⟨

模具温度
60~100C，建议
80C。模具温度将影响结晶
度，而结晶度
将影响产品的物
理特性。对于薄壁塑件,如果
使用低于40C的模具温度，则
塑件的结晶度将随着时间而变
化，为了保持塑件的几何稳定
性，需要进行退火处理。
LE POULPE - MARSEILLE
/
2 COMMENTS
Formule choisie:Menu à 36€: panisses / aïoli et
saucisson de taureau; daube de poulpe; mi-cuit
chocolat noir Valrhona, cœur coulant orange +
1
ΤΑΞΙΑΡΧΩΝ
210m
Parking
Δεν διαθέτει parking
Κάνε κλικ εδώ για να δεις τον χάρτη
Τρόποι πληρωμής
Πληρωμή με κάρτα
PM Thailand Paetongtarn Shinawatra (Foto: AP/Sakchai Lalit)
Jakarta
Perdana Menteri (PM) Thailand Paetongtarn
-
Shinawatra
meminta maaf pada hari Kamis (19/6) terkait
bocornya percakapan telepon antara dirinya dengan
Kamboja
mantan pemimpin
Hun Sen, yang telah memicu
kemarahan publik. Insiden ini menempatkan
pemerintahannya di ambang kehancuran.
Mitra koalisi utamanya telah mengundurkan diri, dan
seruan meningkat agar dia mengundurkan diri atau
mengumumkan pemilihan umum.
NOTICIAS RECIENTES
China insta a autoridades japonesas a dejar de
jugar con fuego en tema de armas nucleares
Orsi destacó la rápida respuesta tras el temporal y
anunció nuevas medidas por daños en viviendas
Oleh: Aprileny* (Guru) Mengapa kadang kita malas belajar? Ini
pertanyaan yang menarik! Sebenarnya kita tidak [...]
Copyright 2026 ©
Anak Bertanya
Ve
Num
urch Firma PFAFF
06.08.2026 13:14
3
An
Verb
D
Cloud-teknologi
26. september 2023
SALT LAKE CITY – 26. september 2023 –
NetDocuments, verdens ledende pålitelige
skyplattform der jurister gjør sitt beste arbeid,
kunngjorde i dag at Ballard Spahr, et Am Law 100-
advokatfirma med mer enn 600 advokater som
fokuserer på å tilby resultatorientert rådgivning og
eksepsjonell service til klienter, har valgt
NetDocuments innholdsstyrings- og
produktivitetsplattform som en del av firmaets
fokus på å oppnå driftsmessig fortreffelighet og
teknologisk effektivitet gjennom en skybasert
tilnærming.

⟩

__Aim of the exercise__
Given the data above, which lines hold the string "NetDocuments"? Return them.

__Result for this exercise__
NetDocuments, verdens ledende pålitelige
NetDocuments innholdsstyrings- og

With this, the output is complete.